In celebration of the 300th anniversary of the invention of the piano in 2000, Steinway & Sons and internationally acclaimed furniture designer, Dakota Jackson, created the Tricentennial Limited Edition piano. Jackson asserts that the final design of the Tricentennial breaks with traditional piano design by creating a continuous, flowing line from the back of the piano to the floor, merging the piano’s body and legs. Typically, Jackson says, this flow is interrupted with a series of stepped details reminiscent of classic Hellenic columns and structures.
‘Steinway is synonymous with Piano for me.’
The introduction of this piano marked the first time since the early 20th century that a Model A grand piano was offered by Steinway in the Americas. In addition, the Tricentennial was the first Limited Edition piano to be jointly created at Steinway & Sons’ factories in New York and in Hamburg. In order to reflect Steinway pianos’ international appeal, this particular piano combines the expertise and craftsmanship of both Steinway factories.
Aside from reconceiving the overall “look” of the grand piano for the Limited Edition Tricentennial, Jackson also redefined many of the piano’s individual components for heightened functionality and elegance:
when open, the lid folds back on itself in a series of tapered sections, which fall at an angle, creating a fanned effect.
the topstick hugs the case’s inside “S” curve when the lid is closed, and becomes a striking design element when opened.

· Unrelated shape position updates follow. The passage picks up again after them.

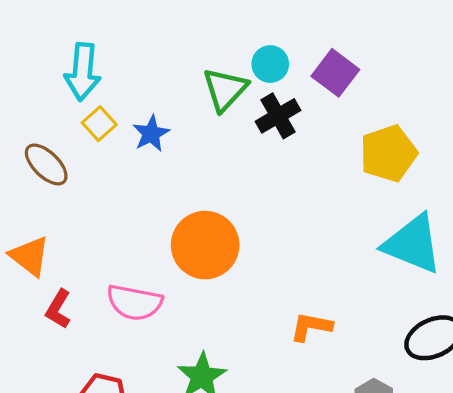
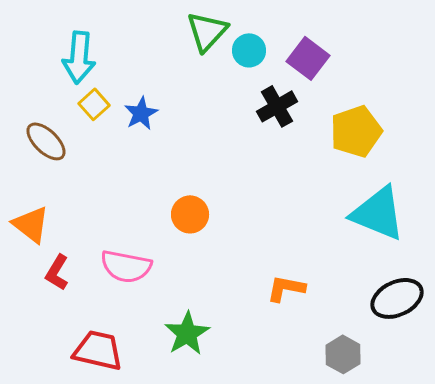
green triangle: (225, 89) -> (207, 31), moved
black cross: (278, 116) -> (277, 106), moved
orange circle: (205, 245) -> (190, 214), size x0.6

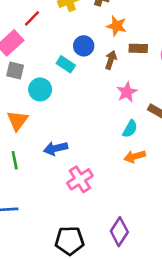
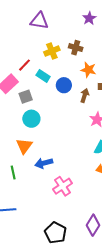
cyan rectangle: (66, 64) -> (43, 76), moved
gray square: (15, 70) -> (26, 97), moved, turned -32
orange triangle: (17, 121) -> (24, 146), moved
black pentagon: (70, 241) -> (55, 233), turned 30

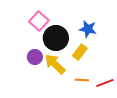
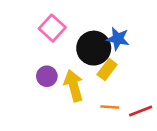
black circle: (56, 38) -> (94, 48), moved
yellow arrow: (55, 64) -> (74, 86), turned 30

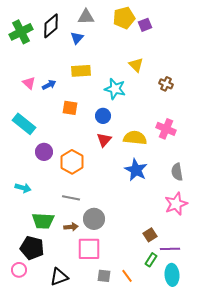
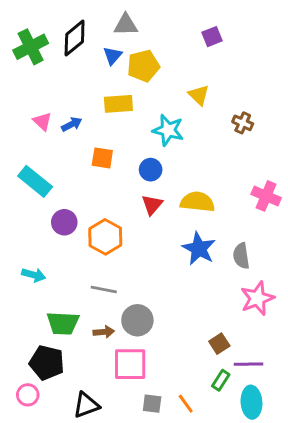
yellow pentagon: (124, 18) -> (143, 66), moved
pink cross: (166, 129) -> (266, 196), moved
gray semicircle: (177, 172) -> (241, 256), moved

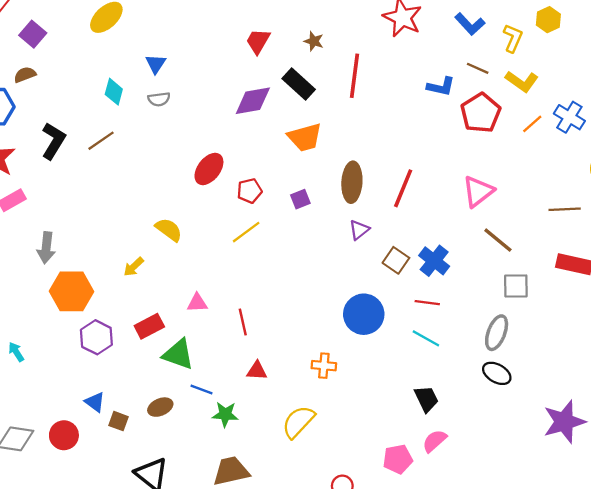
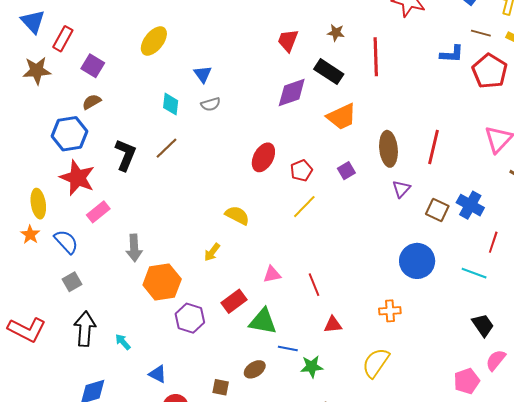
red line: (427, 303) -> (493, 242), moved, turned -70
blue triangle: (95, 402) -> (158, 374), moved

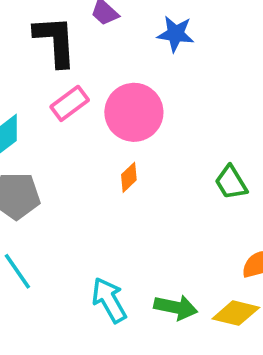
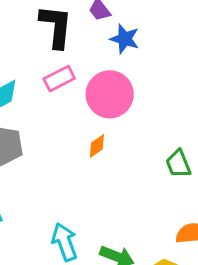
blue star: (176, 34) -> (125, 39), moved

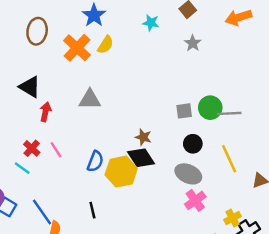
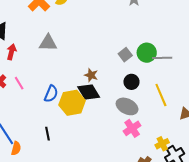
gray square: (184, 111) -> (125, 55), turned -32

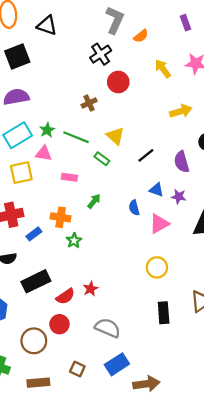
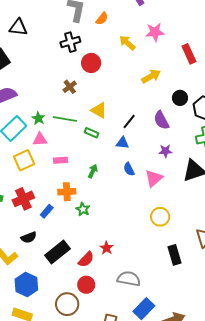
black cross: (101, 54) -> (70, 42), turned 30
pink rectangle: (69, 177) -> (61, 160), moved
blue triangle: (156, 190) -> (123, 143), moved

designed to hold sheet music like a pair of open hands, the angular music desk is mounted on a bearing to roll smoothly toward and away from the player.
The piano’s lines:
the rim line slopes down at a 6-degree angle as it approaches the tapered leg, and then takes what Jackson calls, “a dramatic turn toward the floor.”
The rim and legs:
the rim is raised in back, and the rear leg has been pulled forward and inward, creating a cantilever. All three unadorned legs taper gently to the casters on which they rest.